BDP’ye de önemli görev düşüyor
Kürt meselesinin Türkiye’nin önündeki en önemli sorun olduğunu her zaman söylüyorum. Bu sorunu mutlaka gündemden çıkarmalıyız. Sorunun çözümüne ne kadar yakın olduğumuza dair bir şey söyleyemem. Bazen iyimser oluyorum, bazen iyimserliğimi kaybediyorum. Konuyu günlük olay olarak görmüyorum. Vaktiyle de bu en hayati mesele olarak görülseydi bugün gündemde olmazdı. Tüm önemli makamlar sorunun öneminin farkında. Çalışmalar sürdürülüyor. Bazen katkı yapılıyor bazen torpilleniyor. Bu konuda BDP’ye önemli görev düşüyor.
BBP’yi tehdit eden kimse açıklasın
(BBP lideri Destici’nin Yazıcıoğlu kazasıyla ilgili tehdit alması) Tehdit ediliyorsa açıklasın, bilelim. Genelkurmay’da bu işleri bilen kim varsa onları çağırdık. İddialar tek tek araştırıldı. Bunlar savcıya ulaştı. Hiçbir şüpheye yer bırakmayacak şekilde olayın soruşturulması lazım. Savcıların önünde engel yok. BBP’den bana gelen bazı dosyalar vardı, onları da inceledik. Savcı tüm şüpheleri ortadan kaldıracak şekilde olayın üzerine gidiyor.
Ortadoğu’da yaşananları 10 yıl önce söylemiştim
Tahran’da 2003’teki İslam Konferansı Örgütü toplantısında, içerden biri olarak ve Türkiye’yi de işin içine katarak, evimizi düzene koymazsak ya halk ayaklanır ya da dışarıdan müdahale olur demiştim. Hiç kimse kokuşan bir eve seyirci kalmaz. Dışarıdan müdahale ne kadar iyi niyetli olsa da züccaciye dükkanına giren fil gibi durumu daha kötüleştirir. “Ben demiştim” demeyi sevmem, ama reformları kendimiz yapmazsak başarılı olmaz.

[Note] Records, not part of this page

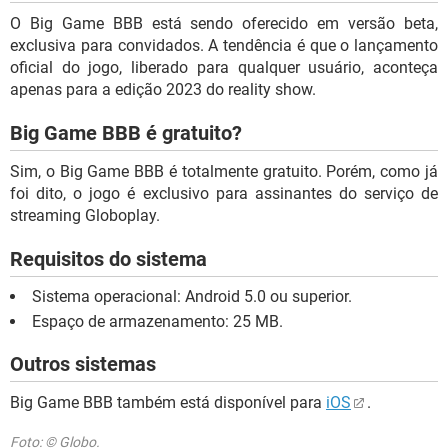
O Big Game BBB está sendo oferecido em versão beta,
exclusiva para convidados. A tendência é que o lançamento
oficial do jogo, liberado para qualquer usuário, aconteça
apenas para a edição 2023 do reality show.
Big Game BBB é gratuito?
Sim, o Big Game BBB é totalmente gratuito. Porém, como já
foi dito, o jogo é exclusivo para assinantes do serviço de
streaming Globoplay.
Requisitos do sistema
Sistema operacional: Android 5.0 ou superior.
Espaço de armazenamento: 25 MB.
Outros sistemas
Big Game BBB também está disponível para
iOS
.
Foto: © Globo.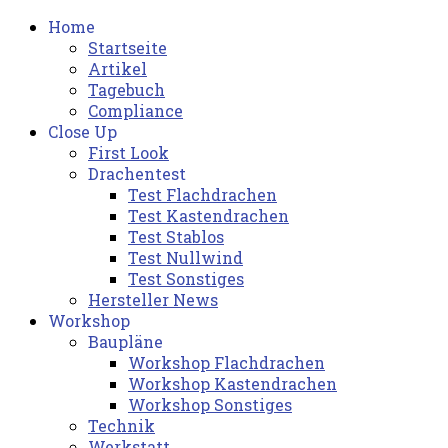
Home
Startseite
Artikel
Tagebuch
Compliance
Close Up
First Look
Drachentest
Test Flachdrachen
Test Kastendrachen
Test Stablos
Test Nullwind
Test Sonstiges
Hersteller News
Workshop
Baupläne
Workshop Flachdrachen
Workshop Kastendrachen
Workshop Sonstiges
Technik
Werkstatt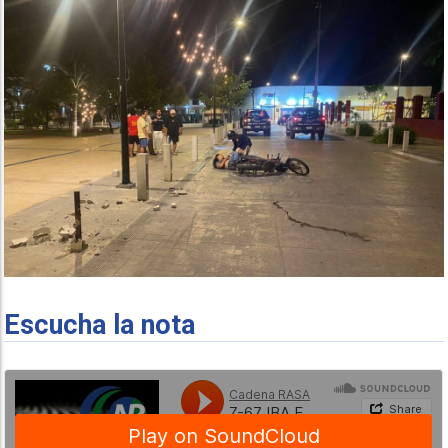
Escucha la nota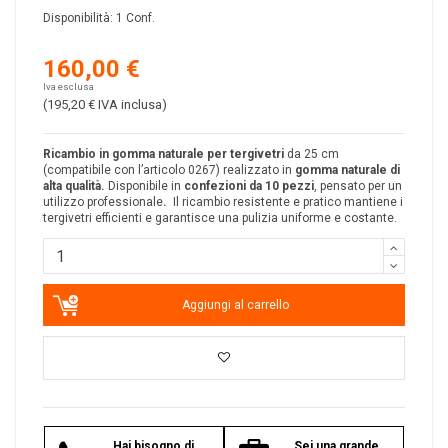
Disponibilità:
1 Conf.
160,00 €
Iva esclusa
(195,20 €
IVA inclusa
)
R
icambio in gomma naturale per tergivetri
da 25 cm
(compatibile con l’articolo 0267) realizzato in
gomma naturale di
alta qualità.
Disponibile in
confezioni da 10 pezzi
, pensato per un
utilizzo professionale
.
Il ricambio resistente e pratico mantiene i
tergivetri efficienti e garantisce una pulizia uniforme e costante.
Aggiungi al carrello
Hai bisogno di
Sei una grande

Ermeni açılımı donmadı, devam ediyor
Ermenistan açılımını tamamen ölmüş görmüyorum. Türkiye’nin de bölgenin de bu anlaşmazlıktan kurtulması lazım. Konuyla ilgili daha geniş ölçekte çalışma yapıyoruz. Görev verdiğimiz bazı sivil ve resmi örgütler var. Bugünkü statüko, ne Türkiye’ye ne Ermenistan’a ne de Azerbaycan’a yaramıyor. Kaydedilecek ilerlemeler sayesinde herkes, bütün bölge kazanabilir.
Suriye BM Güvenlik Konseyi’nde
Suriye’deki olaylar Lübnan’ı da etkiledi. Lübnan Cumhurbaşkanı yardımcı olmamız için aradı. Devreye girdik. Suriye konusu, yüksek maliyetli ve tehlikeli bir sürece gidiyor. Annan Planı tamamen uygulanabilse Esad için de muhalefet için de Türkiye için de iyidir. Konu nihayet BM Güvenlik Konseyi’nin elinde. İlginç olan, başta biz uzlaşmayla çözmeye çalışırken sabırsızlık edip bize baskı yapanların bugün sesinin fazla çıkmaması.

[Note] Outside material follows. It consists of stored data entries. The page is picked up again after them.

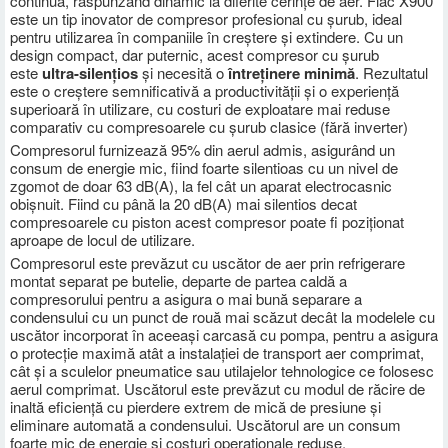
continuă, răspunzând dinamic la diferite cerințe de aer. Fiac X900
este un tip inovator de compresor profesional cu șurub, ideal
pentru utilizarea în companiile în creștere și extindere. Cu un
design compact, dar puternic, acest compresor cu șurub
este
ultra-silențios
și necesită o
întreținere minimă
. Rezultatul
este o creștere semnificativă a productivității și o experiență
superioară în utilizare, cu costuri de exploatare mai reduse
comparativ cu compresoarele cu șurub clasice (fără inverter)
Compresorul furnizează 95% din aerul admis, asigurând un
consum de energie mic, fiind foarte silentioas cu un nivel de
zgomot de doar 63 dB(A), la fel cât un aparat electrocasnic
obișnuit. Fiind cu până la 20 dB(A) mai silentios decat
compresoarele cu piston acest compresor poate fi poziționat
aproape de locul de utilizare.
Compresorul este prevăzut cu uscător de aer prin refrigerare
montat separat pe butelie, departe de partea caldă a
compresorului pentru a asigura o mai bună separare a
condensului cu un punct de rouă mai scăzut decât la modelele cu
uscător incorporat în aceeași carcasă cu pompa, pentru a asigura
o protecție maximă atât a instalației de transport aer comprimat,
cât și a sculelor pneumatice sau utilajelor tehnologice ce folosesc
aerul comprimat. Uscătorul este prevăzut cu modul de răcire de
inaltă eficiență cu pierdere extrem de mică de presiune și
eliminare automată a condensului. Uscătorul are un consum
foarte mic de energie și costuri operaționale reduse.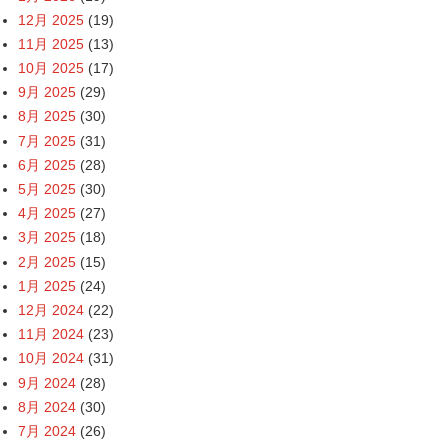
12月 2025
(19)
11月 2025
(13)
10月 2025
(17)
9月 2025
(29)
8月 2025
(30)
7月 2025
(31)
6月 2025
(28)
5月 2025
(30)
4月 2025
(27)
3月 2025
(18)
2月 2025
(15)
1月 2025
(24)
12月 2024
(22)
11月 2024
(23)
10月 2024
(31)
9月 2024
(28)
8月 2024
(30)
7月 2024
(26)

Esad’dan mektuba cevap geldi mi?
Suriye’ye Ahmet Davutoğlu ile mektup göndermiş ve reform yapmazsa bugün ülkenin başına gelenleri tarif edip kaçınılmaz hale geleceğini ifade etmiştim. ‘Özgür bir ortamda seçime gidersen seçilebilir ve değişime öncülük edebilirsin’ de demiştim. Körfez Krizi sırasında Saddam’a da bir mektup yazıp Kürşat Tüzmen ile yollamıştım. Bir bakanla Saddam’a mektup göndereceğimi söyleyince Hüsnü Mübarek, ‘Bakandan kurtulmak mı istiyorsunuz’ demişti. Çünkü Arap Birliği’nin gönderdiği temsilciye Saddam, ‘Yarım saatliğine hayatını bağışlıyorum’ diye mukabele etmişti. Mektupta ‘BM’nin taleplerini yerine getir, yoksa Irak’ın başına Moğol istilasından beter bela gelecek’ yazmıştım.
Mısır seçimlerinde sürpriz oldu
Eski dönemin isminin öne çıkması sürpriz oldu. Eski dönemden daha çok Amr Musa’ya şans tanınıyordu. Ama katılım düşük; yüzde 51 kadarmış... Nedeni, eski alışkanlıklar... Bir de son dönemde yaşanan bazı gelişmeler insanların umudunu olumsuz etkiledi.